Kaplan, now 88, is a director whose piquant comedic fiction films deal with social mores and class warfare. While the subject matter may sound drab, Kaplan’s treatment of these issues is colorful, intriguing, complex and never self-serious. In 2009, writer Benjamin Ivry described a published collection of Kaplan’s love letters with a French Surrealist writer (entitled Write to Me of Your Lofty Deeds and Crimes) as “teasingly playful… tinged with more than a dollop of acerbic, sometimes even sadistic, wit.” Her films are likewise comical, brutal and infused with an unpredictable, vital energy. “I’m a successful witch,” she remarked in 2016 to the French press.

Kaplan has led an adventurous life. The Argentine-born daughter of Russian Jews, Kaplan was a voracious reader as a child. She came to Paris at 22, she has said, with little more than $50 and a letter of introduction to Henri Langlois, a co-founder of the Cinématheque Française and a key figure in French cinephile circles at the time. She knew virtually no French. Once there, Kaplan — by then, an alluring woman with reddish-brown hair and arresting green eyes — wrote surrealist fiction under the pen name Belen, made documentaries about artists like Gustave Moreau and Pablo Picasso, and worked as a journalist/film theorist. (Read her harsh assessments of Federico Fellini’s 8 1/2 and Alfred Hitchcock’s The Birds, as part of her coverage of the 1963 Cannes Film Festival, online at Film Comment.) She also had a tumultuous professional and romantic relationship with her mentor, the married and much older director Abel Gance. (Kaplan served as assistant director on Gance’s The Battle of Austerlitz (1960) and second unit director on Cyrano et d’Artagnan (1964). She also made a short and a feature-length documentary about Gance.)
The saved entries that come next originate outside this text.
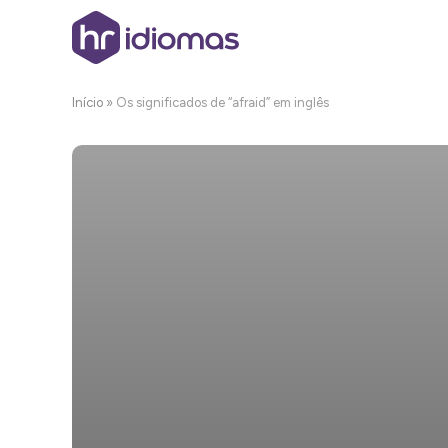
Início
»
Os significados de “afraid” em inglês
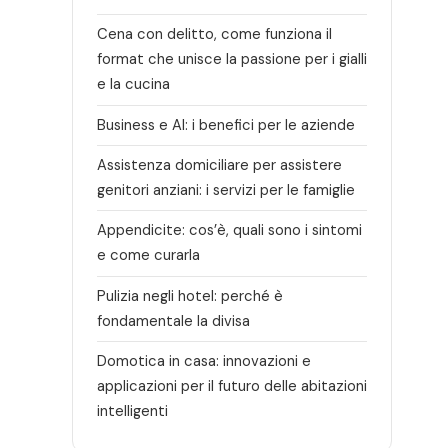
Cena con delitto, come funziona il
format che unisce la passione per i gialli
e la cucina
Business e AI: i benefici per le aziende
Assistenza domiciliare per assistere
genitori anziani: i servizi per le famiglie
Appendicite: cos’è, quali sono i sintomi
e come curarla
Pulizia negli hotel: perché è
fondamentale la divisa
Domotica in casa: innovazioni e
applicazioni per il futuro delle abitazioni
intelligenti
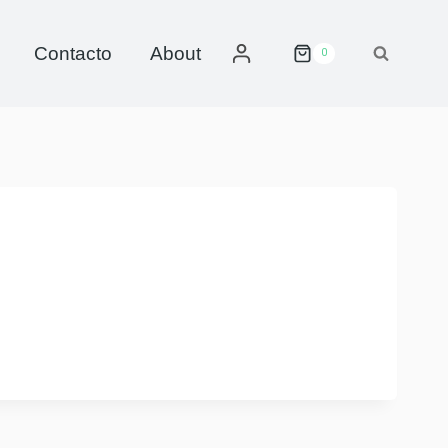
Contacto
About
0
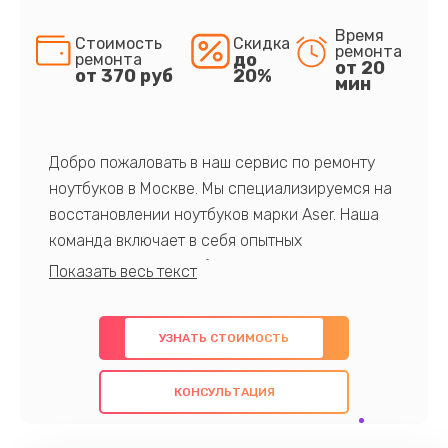
Время
Стоимость
Скидка
ремонта
до
ремонта
от 20
от 370 руб
20%
мин
Добро пожаловать в наш сервис по ремонту
ноутбуков в Москве. Мы специализируемся на
восстановлении ноутбуков марки Aser. Наша
команда включает в себя опытных
профессионалов с обширными знаниями и
многолетним опытом в данной области. Мы
предлагаем быстрый и качественный ремонт с
УЗНАТЬ СТОИМОСТЬ
использованием оригинальных компонентов, а
также гарантируем качество всех
КОНСУЛЬТАЦИЯ
проведенных работ. Наша цель - предоставить
клиентам надежное и профессиональное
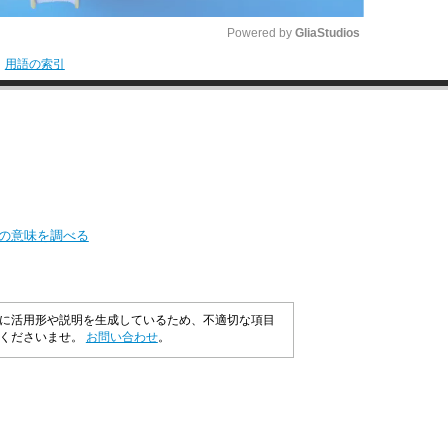
Powered by 
GliaStudios
用語の索引
M
u
t
e
」の意味を調べる
に活用形や説明を生成しているため、不適切な項目
承くださいませ。
お問い合わせ
。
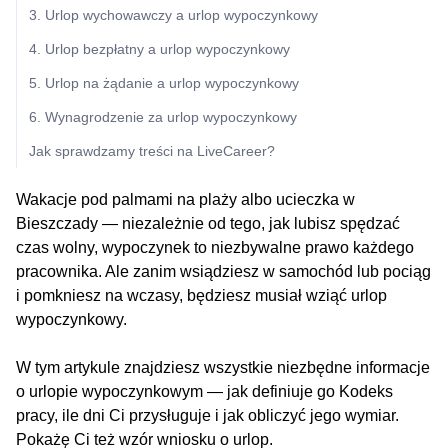
3. Urlop wychowawczy a urlop wypoczynkowy
4. Urlop bezpłatny a urlop wypoczynkowy
5. Urlop na żądanie a urlop wypoczynkowy
6. Wynagrodzenie za urlop wypoczynkowy
Jak sprawdzamy treści na LiveCareer?
Wakacje pod palmami na plaży albo ucieczka w
Bieszczady — niezależnie od tego, jak lubisz spędzać
czas wolny, wypoczynek to niezbywalne prawo każdego
pracownika. Ale zanim wsiądziesz w samochód lub pociąg
i pomkniesz na wczasy, będziesz musiał wziąć urlop
wypoczynkowy.
W tym artykule znajdziesz wszystkie niezbędne informacje
o urlopie wypoczynkowym — jak definiuje go Kodeks
pracy, ile dni Ci przysługuje i jak obliczyć jego wymiar.
Pokażę Ci też wzór wniosku o urlop.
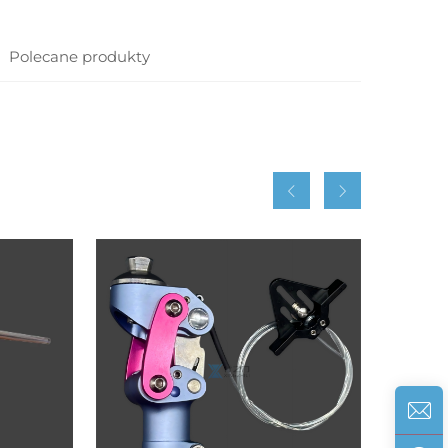
Polecane produkty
Kaplan’s potent debut fictional feature, A Very Curious Girl, possesses a seemingly unstable tone, and an absurd sense of humor that is sure to disturb, even 50 years later. The semi-scandalous film, which earned an 18+ rating, was a hit at the Venice Film Festival and earned admiration from Picasso himself. (“Insolence raised to the status of art,” he declared.) Bernadette Lafont’s turn in A Very Curious Girl as a country servant is buoyant and ironic. The first time the character appears, she is scrubbing a dirty floor — on all fours — while two men leer at her. Her life is wretched and utterly devoid of people who care about her. But Marie doesn’t feel self-pity or see herself as a victim. When her mother dies, the destitute Marie ropes the men of her town into burying her after a few drinks. She segues from debased servant into empowered prostitute, upgrading her meager shack (she installs electricity and plumbing) and wardrobe before exposing the country folks as the liars they are. Kaplan recently told Film Quarterly that she knew nothing about the French provinces, except what she’d learned from Balzac.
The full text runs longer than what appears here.